Two former Los Angeles Police Department officers who were fired for blowing off a robbery call to play Pokémon Go while on duty nearly five years ago won’t be getting their jobs back, a judge has ruled.
The California Court of Appeals determined on Friday that a lower court’s previous decision to fire former LAPD officers and partners Louis Lozano and Eric Mitchell was justified, court records show.
A patrol car digital video system recorded Mitchell and Lozano discussing whether or not they should respond to a robbery-in-progress police radio call involving multiple suspects at a Macy’s store inside the Baldwin Hills Crenshaw Mall in Los Angeles on April 15, 2017.
An investigation determined the officers indicated they were elsewhere “with loud music and engaging community members” although another responding officer saw their patrol car parked “just feet away” in an alley outside the mall.
“Aw screw it,” Lozano said, according to court records, before he and his partner drove away from the scene.
The misconduct probe revealed Lozano and Mitchell later lied to investigators about whether or not they heard the robbery radio chatter and had actually left the scene to chase a Pokémon Go character called a “Snorlax.”
Pokémon Go is an augmented reality game for smartphones that projects animated characters into real-world environments that users have to “battle” and catch.
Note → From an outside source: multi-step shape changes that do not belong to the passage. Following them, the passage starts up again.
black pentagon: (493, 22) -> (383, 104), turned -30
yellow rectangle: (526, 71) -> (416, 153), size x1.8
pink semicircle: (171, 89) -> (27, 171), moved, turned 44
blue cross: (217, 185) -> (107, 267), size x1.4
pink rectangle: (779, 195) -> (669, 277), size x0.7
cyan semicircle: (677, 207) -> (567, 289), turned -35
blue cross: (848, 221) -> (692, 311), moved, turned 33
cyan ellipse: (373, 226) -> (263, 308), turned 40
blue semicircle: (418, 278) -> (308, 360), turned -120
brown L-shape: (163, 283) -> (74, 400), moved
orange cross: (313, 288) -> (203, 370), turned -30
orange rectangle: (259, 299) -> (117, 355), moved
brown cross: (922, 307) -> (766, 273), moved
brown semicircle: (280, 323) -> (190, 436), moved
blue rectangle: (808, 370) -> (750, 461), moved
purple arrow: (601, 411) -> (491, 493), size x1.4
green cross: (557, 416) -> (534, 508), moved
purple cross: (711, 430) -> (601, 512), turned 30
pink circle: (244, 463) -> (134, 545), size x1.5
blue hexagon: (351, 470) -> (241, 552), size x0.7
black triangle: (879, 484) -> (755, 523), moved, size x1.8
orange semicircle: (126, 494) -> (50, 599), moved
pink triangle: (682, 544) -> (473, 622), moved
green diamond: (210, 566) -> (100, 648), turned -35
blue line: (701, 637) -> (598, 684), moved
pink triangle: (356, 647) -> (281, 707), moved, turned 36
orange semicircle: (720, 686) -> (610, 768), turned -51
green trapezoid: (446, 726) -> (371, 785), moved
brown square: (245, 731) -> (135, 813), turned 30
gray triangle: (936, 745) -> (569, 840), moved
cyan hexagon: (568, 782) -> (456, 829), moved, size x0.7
The Niantic and Nintendo game took the world by storm in 2016 and was involved in several high-profile accidents. Some criminals used the game to lure victims into specific locations before robbing them.
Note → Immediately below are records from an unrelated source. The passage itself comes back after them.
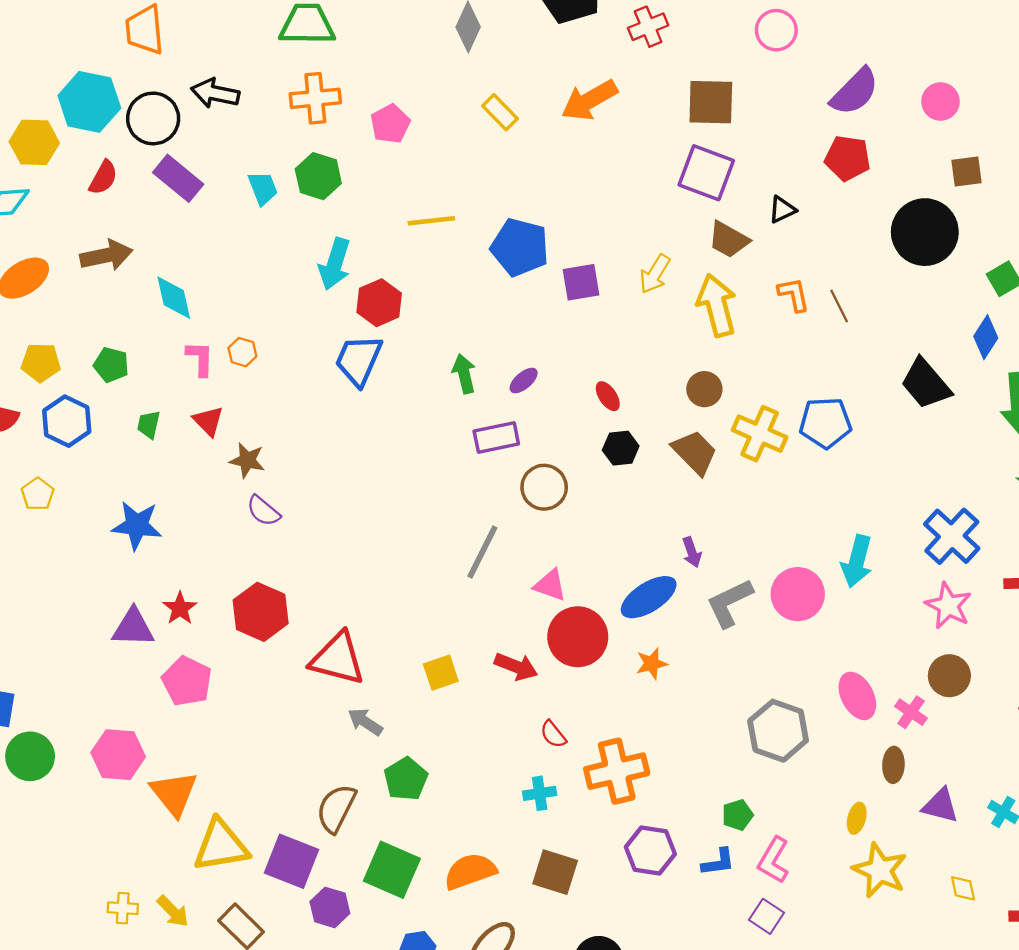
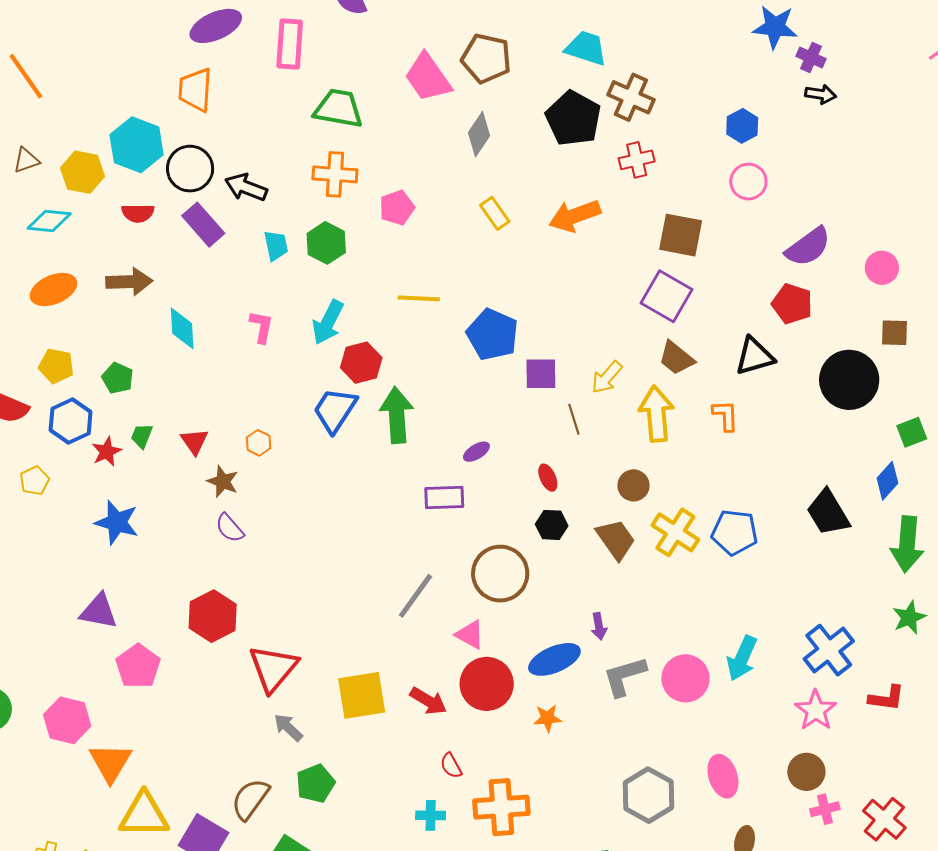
black arrow: (215, 93) -> (246, 187), moved
red semicircle: (103, 178) -> (138, 213), turned 52
black triangle: (782, 210) -> (755, 356), moved, size x1.6
brown line: (839, 306) -> (574, 419), moved
orange hexagon: (242, 352) -> (259, 443), moved
pink L-shape: (200, 358) -> (261, 327), moved
green arrow: (464, 374) -> (397, 415), moved, size x1.6
brown circle: (544, 487) -> (500, 574), moved, size x1.4
red star: (180, 608) -> (107, 452), moved
red triangle: (338, 659) -> (273, 668), turned 46
yellow square: (441, 673) -> (362, 695), size x1.6
pink cross: (911, 712) -> (825, 809), moved, turned 32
“Officer Mitchell alerted Lozano that ‘Snorlax’ ‘just popped up’ at ’46th and Leimert,'” court records stated. “Mitchell suggested a different route, then told Lozano, ‘We got four minutes.'”
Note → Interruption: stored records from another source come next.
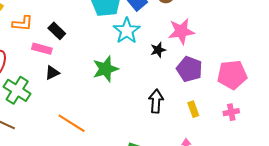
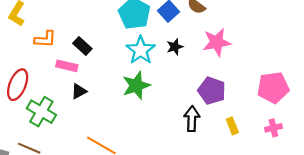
cyan star: (127, 31) -> (141, 50), moved
black star: (158, 50) -> (175, 47), moved
purple pentagon: (189, 69) -> (212, 91), moved

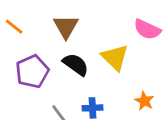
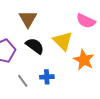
orange star: (144, 101) -> (84, 60), moved, size x1.5

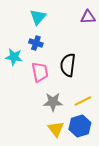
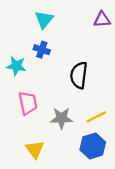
pink trapezoid: (40, 72) -> (28, 103), moved
yellow triangle: (56, 129) -> (35, 149), moved

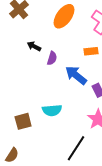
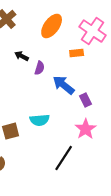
orange rectangle: (91, 51) -> (77, 53), moved

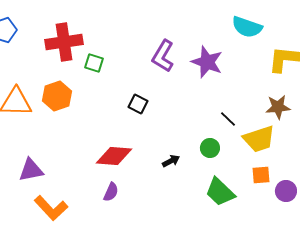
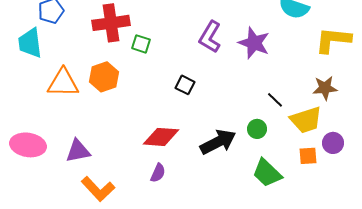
black arrow: (171, 161) -> (218, 142), size x2.0
purple circle: (286, 191) -> (333, 143), moved

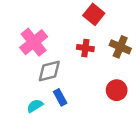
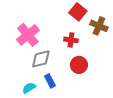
brown cross: (120, 47) -> (99, 26), moved
red circle: (117, 90) -> (79, 65), moved

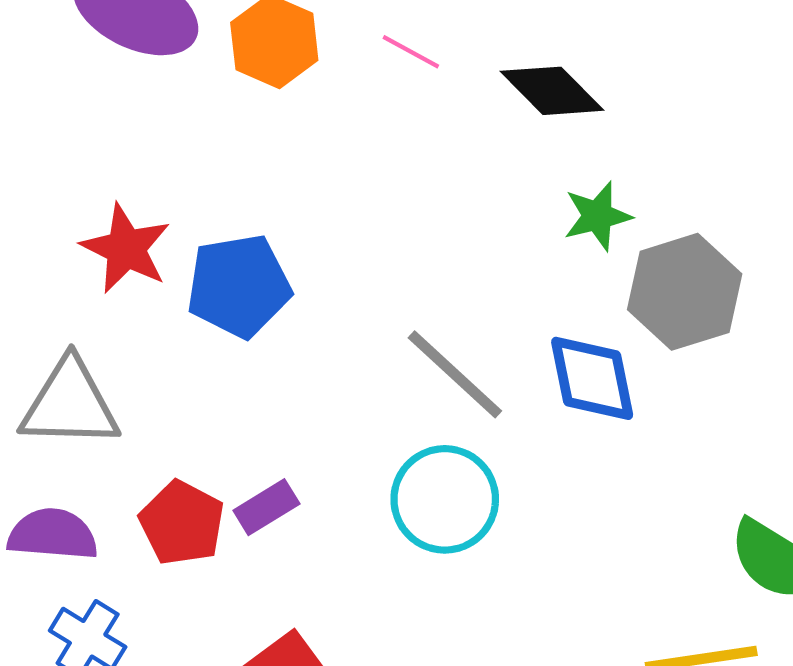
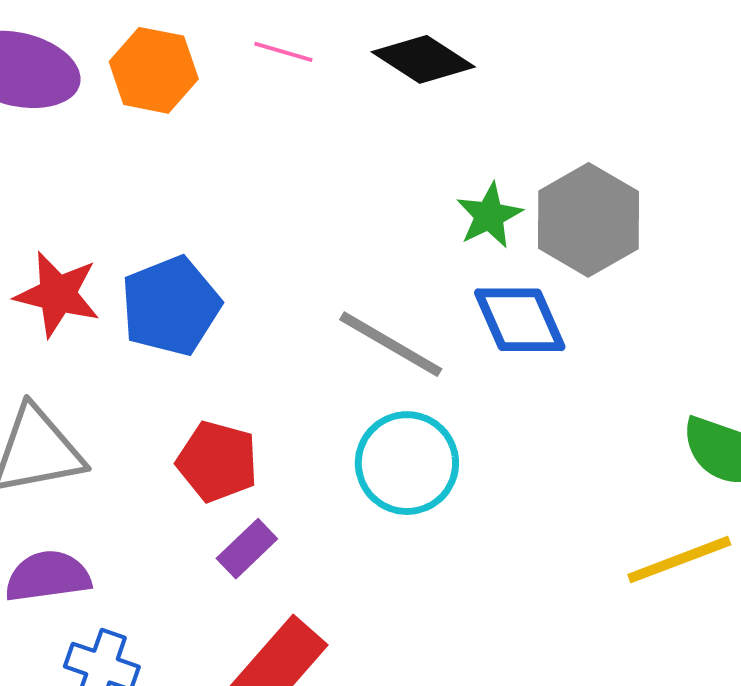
green star: (598, 216) -> (489, 216), moved
purple rectangle: (266, 507) -> (247, 549), moved
red pentagon: (182, 523) -> (217, 461), moved

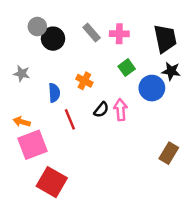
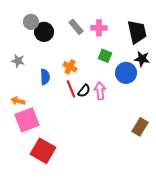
green square: (127, 68) -> (105, 56), turned -32
red line: (70, 119) -> (71, 89), moved

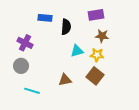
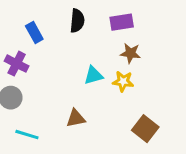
blue rectangle: (45, 18) -> (34, 33), moved, turned 56
black semicircle: (66, 27) -> (77, 21), moved
brown square: (95, 76) -> (145, 129), moved

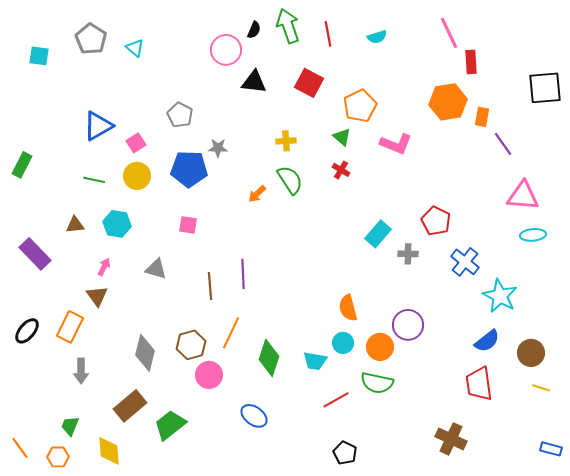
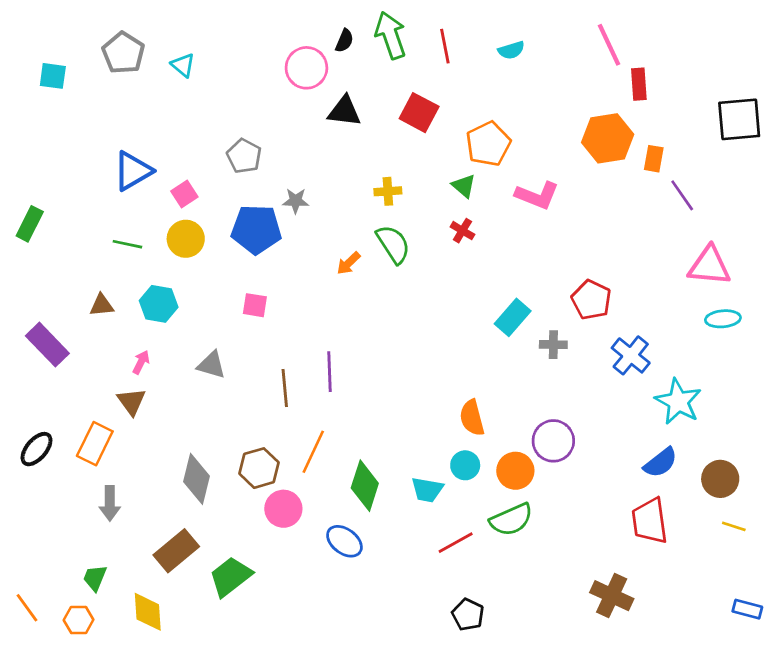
green semicircle: (377, 383) -> (511, 520), turned -36
blue ellipse: (254, 416) -> (344, 541), moved

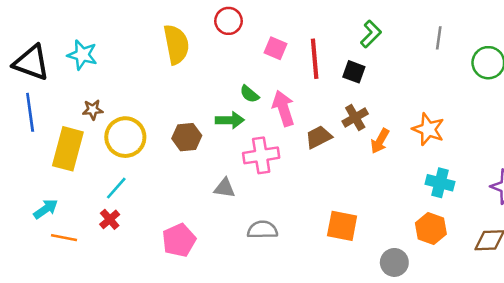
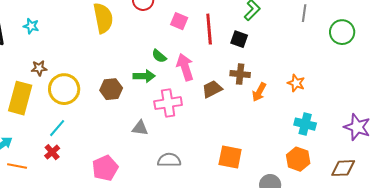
cyan star: (82, 55) -> (31, 26), size x0.7
brown cross: (355, 118) -> (240, 74), turned 36
orange star: (428, 129) -> (296, 83), size x0.7

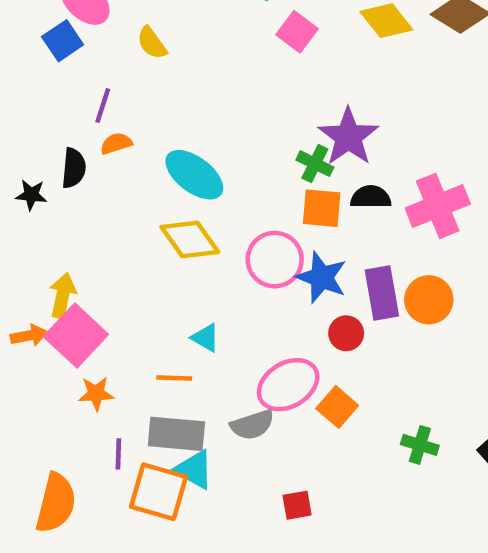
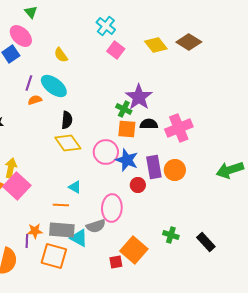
yellow semicircle: (152, 43) -> (61, 55), moved
black semicircle: (74, 168) -> (67, 120), moved
cyan ellipse: (194, 175) -> (54, 86), moved
pink ellipse: (288, 385) -> (112, 208), turned -56
orange star: (96, 394) -> (35, 231), moved
orange square: (337, 407) -> (134, 250), moved, size x1.5
purple line: (118, 454) -> (27, 241), moved
cyan triangle: (194, 469) -> (79, 238), moved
Lozano and Mitchell’s story made Snorlax a trending Twitter topic on Monday. Both men had appealed the lower court’s decision to fire them, arguing that department investigators improperly used the patrol car recording of their private conversation to prove their misconduct, court records show.
The officers also claimed a police supervisor was wrong to question them about their actions without an attorney or labor official there to advise them.
A judge ruled on Friday that the fired officers’ arguments lacked merit.
“It would be preposterous to require commanding officers and internal affairs investigators to ignore evidence of ‘criminal or egregious misconduct’ simply because it was unintentionally captured on a [digital in-car video system] recording,” the judge wrote in his ruling.
The former officers’ attorney told the LA Times that the men “obviously are disappointed” in the ruling and were “considering how to proceed.”